Where a line in the entries below contains the word "diabetes", count it. Return the total alone.

── Material for this exercise ──

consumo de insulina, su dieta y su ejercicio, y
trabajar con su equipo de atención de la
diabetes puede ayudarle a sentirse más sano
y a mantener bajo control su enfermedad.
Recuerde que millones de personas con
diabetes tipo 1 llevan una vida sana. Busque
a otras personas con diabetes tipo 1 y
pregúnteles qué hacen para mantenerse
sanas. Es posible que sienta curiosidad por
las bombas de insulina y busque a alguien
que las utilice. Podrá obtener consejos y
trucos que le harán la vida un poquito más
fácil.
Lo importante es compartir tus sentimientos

───
── Material for this exercise ──

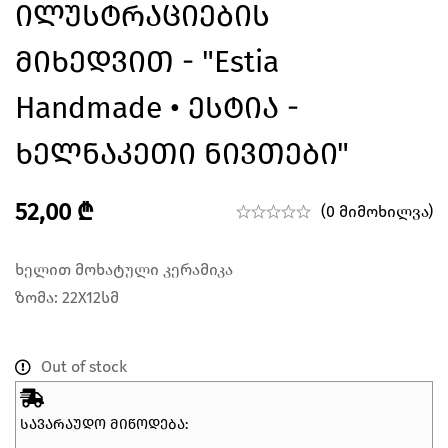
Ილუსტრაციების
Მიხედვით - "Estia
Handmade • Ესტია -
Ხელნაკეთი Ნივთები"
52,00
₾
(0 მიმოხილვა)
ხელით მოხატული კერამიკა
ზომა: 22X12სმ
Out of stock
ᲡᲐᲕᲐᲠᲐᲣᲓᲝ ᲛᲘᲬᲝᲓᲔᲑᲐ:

───

*Response for this exercise*
3